(Page-level text extractions)
•••••
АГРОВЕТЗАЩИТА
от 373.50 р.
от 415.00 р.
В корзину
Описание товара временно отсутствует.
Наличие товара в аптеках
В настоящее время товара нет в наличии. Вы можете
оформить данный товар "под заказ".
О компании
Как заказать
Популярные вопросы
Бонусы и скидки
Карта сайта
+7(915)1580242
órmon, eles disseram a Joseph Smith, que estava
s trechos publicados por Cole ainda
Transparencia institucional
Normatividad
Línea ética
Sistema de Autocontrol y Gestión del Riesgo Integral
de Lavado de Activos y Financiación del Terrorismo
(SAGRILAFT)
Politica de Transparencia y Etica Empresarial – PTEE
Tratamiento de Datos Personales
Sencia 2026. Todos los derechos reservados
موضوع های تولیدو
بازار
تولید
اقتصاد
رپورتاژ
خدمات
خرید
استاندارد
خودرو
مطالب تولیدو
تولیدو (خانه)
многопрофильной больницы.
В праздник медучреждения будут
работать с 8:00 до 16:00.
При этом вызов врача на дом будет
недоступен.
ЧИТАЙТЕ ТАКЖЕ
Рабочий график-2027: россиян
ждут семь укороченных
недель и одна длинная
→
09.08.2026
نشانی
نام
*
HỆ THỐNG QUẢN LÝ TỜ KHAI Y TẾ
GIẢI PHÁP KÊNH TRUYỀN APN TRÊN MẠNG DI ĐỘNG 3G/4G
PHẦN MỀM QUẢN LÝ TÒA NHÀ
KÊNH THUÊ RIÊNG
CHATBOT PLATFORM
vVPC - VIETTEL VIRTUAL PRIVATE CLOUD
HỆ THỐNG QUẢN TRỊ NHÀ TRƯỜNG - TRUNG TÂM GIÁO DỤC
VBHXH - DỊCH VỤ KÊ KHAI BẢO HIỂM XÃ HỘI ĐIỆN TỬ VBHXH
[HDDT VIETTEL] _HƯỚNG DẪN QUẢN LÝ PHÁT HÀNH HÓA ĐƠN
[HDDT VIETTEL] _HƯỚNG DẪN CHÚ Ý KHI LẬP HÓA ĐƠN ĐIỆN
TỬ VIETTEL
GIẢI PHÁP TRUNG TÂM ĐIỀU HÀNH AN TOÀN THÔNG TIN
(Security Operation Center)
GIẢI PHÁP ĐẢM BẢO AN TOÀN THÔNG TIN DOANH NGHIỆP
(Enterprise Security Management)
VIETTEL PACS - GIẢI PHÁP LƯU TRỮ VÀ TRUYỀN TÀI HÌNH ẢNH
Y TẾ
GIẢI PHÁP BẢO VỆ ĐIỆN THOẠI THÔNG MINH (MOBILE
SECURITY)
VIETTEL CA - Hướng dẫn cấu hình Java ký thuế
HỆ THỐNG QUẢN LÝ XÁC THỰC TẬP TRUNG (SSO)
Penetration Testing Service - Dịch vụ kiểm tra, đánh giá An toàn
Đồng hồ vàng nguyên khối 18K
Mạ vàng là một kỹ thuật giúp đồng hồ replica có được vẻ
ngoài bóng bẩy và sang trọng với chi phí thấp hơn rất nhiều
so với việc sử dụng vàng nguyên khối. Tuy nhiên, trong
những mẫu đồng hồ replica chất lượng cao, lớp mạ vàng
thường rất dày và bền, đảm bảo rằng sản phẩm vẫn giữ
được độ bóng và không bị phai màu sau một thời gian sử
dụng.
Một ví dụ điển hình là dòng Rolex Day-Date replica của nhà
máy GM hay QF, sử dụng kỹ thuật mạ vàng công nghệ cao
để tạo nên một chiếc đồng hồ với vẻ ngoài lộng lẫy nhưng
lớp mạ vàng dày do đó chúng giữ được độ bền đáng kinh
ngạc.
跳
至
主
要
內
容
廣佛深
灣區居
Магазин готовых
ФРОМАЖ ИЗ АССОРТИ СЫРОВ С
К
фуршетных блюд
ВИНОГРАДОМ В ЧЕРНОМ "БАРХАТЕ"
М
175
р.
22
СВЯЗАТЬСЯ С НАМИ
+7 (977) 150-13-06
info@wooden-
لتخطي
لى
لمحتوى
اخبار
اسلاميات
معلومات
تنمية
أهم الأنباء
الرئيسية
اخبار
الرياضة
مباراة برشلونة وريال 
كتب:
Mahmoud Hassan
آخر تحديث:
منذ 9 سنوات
•••••
**Activity:**
Send back an exact copy of only the lines from the line with "Transparencia institucional" up to and including the line with "HỆ THỐNG QUẢN LÝ XÁC THỰC TẬP TRUNG (SSO)" in the data above.

**Exercise result:**
Transparencia institucional
Normatividad
Línea ética
Sistema de Autocontrol y Gestión del Riesgo Integral
de Lavado de Activos y Financiación del Terrorismo
(SAGRILAFT)
Politica de Transparencia y Etica Empresarial – PTEE
Tratamiento de Datos Personales
Sencia 2026. Todos los derechos reservados
موضوع های تولیدو
بازار
تولید
اقتصاد
رپورتاژ
خدمات
خرید
استاندارد
خودرو
مطالب تولیدو
تولیدو (خانه)
многопрофильной больницы.
В праздник медучреждения будут
работать с 8:00 до 16:00.
При этом вызов врача на дом будет
недоступен.
ЧИТАЙТЕ ТАКЖЕ
Рабочий график-2027: россиян
ждут семь укороченных
недель и одна длинная
→
09.08.2026
نشانی
نام
*
HỆ THỐNG QUẢN LÝ TỜ KHAI Y TẾ
GIẢI PHÁP KÊNH TRUYỀN APN TRÊN MẠNG DI ĐỘNG 3G/4G
PHẦN MỀM QUẢN LÝ TÒA NHÀ
KÊNH THUÊ RIÊNG
CHATBOT PLATFORM
vVPC - VIETTEL VIRTUAL PRIVATE CLOUD
HỆ THỐNG QUẢN TRỊ NHÀ TRƯỜNG - TRUNG TÂM GIÁO DỤC
VBHXH - DỊCH VỤ KÊ KHAI BẢO HIỂM XÃ HỘI ĐIỆN TỬ VBHXH
[HDDT VIETTEL] _HƯỚNG DẪN QUẢN LÝ PHÁT HÀNH HÓA ĐƠN
[HDDT VIETTEL] _HƯỚNG DẪN CHÚ Ý KHI LẬP HÓA ĐƠN ĐIỆN
TỬ VIETTEL
GIẢI PHÁP TRUNG TÂM ĐIỀU HÀNH AN TOÀN THÔNG TIN
(Security Operation Center)
GIẢI PHÁP ĐẢM BẢO AN TOÀN THÔNG TIN DOANH NGHIỆP
(Enterprise Security Management)
VIETTEL PACS - GIẢI PHÁP LƯU TRỮ VÀ TRUYỀN TÀI HÌNH ẢNH
Y TẾ
GIẢI PHÁP BẢO VỆ ĐIỆN THOẠI THÔNG MINH (MOBILE
SECURITY)
VIETTEL CA - Hướng dẫn cấu hình Java ký thuế
HỆ THỐNG QUẢN LÝ XÁC THỰC TẬP TRUNG (SSO)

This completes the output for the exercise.